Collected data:
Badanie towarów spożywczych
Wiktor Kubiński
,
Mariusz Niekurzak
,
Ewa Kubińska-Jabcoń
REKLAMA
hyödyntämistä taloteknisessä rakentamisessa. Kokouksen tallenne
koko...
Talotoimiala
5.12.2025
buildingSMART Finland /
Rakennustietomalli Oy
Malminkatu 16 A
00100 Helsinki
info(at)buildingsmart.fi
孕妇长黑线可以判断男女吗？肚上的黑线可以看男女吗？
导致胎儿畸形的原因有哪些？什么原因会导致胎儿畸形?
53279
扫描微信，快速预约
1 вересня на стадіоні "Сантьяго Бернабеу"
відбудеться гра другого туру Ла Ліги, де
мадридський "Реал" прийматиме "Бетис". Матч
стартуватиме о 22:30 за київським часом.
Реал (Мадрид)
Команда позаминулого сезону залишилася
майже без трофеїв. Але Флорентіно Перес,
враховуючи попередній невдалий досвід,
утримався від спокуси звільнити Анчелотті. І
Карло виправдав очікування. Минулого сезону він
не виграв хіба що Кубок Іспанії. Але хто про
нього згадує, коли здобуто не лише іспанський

_WORK ITEM_
Please output the records once more, exactly as they were written.

_WRITTEN SOLUTION_
Badanie towarów spożywczych
Wiktor Kubiński
,
Mariusz Niekurzak
,
Ewa Kubińska-Jabcoń
REKLAMA
hyödyntämistä taloteknisessä rakentamisessa. Kokouksen tallenne
koko...
Talotoimiala
5.12.2025
buildingSMART Finland /
Rakennustietomalli Oy
Malminkatu 16 A
00100 Helsinki
info(at)buildingsmart.fi
孕妇长黑线可以判断男女吗？肚上的黑线可以看男女吗？
导致胎儿畸形的原因有哪些？什么原因会导致胎儿畸形?
53279
扫描微信，快速预约
1 вересня на стадіоні "Сантьяго Бернабеу"
відбудеться гра другого туру Ла Ліги, де
мадридський "Реал" прийматиме "Бетис". Матч
стартуватиме о 22:30 за київським часом.
Реал (Мадрид)
Команда позаминулого сезону залишилася
майже без трофеїв. Але Флорентіно Перес,
враховуючи попередній невдалий досвід,
утримався від спокуси звільнити Анчелотті. І
Карло виправдав очікування. Минулого сезону він
не виграв хіба що Кубок Іспанії. Але хто про
нього згадує, коли здобуто не лише іспанський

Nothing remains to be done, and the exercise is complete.